# Records supplied
:::
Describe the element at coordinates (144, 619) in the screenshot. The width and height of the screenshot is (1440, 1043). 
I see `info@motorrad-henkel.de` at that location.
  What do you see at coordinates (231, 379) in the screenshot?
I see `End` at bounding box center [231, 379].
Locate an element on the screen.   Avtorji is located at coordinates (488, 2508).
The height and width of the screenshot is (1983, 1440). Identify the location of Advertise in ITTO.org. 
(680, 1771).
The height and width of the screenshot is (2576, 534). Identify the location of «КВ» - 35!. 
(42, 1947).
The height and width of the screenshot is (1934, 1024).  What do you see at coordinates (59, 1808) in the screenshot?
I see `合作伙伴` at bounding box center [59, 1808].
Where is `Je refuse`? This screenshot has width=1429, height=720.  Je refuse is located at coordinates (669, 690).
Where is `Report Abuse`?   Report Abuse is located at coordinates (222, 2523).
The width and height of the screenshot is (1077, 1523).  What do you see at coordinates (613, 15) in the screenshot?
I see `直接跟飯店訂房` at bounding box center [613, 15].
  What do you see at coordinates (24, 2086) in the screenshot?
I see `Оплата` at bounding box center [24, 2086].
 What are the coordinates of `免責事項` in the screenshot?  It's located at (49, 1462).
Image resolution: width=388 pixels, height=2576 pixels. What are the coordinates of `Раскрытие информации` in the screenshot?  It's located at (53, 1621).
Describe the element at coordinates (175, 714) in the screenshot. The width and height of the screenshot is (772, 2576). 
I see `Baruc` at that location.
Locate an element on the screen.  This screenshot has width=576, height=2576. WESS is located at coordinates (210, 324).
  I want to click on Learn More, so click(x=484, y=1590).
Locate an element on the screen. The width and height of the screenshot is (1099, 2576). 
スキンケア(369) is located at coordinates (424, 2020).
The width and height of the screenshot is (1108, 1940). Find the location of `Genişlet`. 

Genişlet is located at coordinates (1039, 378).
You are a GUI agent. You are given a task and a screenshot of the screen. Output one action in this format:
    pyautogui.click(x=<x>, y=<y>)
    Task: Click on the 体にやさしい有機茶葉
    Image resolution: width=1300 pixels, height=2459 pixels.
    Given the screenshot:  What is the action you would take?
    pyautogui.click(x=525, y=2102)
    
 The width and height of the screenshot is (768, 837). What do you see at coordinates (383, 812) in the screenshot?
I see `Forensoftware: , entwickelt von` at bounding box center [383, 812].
:::
# What you should do
Among the lines above, find those holding "Image" and copy each one.

# Written solution
Image resolution: width=388 pixels, height=2576 pixels. What are the coordinates of `Раскрытие информации` in the screenshot?  It's located at (53, 1621).
    Image resolution: width=1300 pixels, height=2459 pixels.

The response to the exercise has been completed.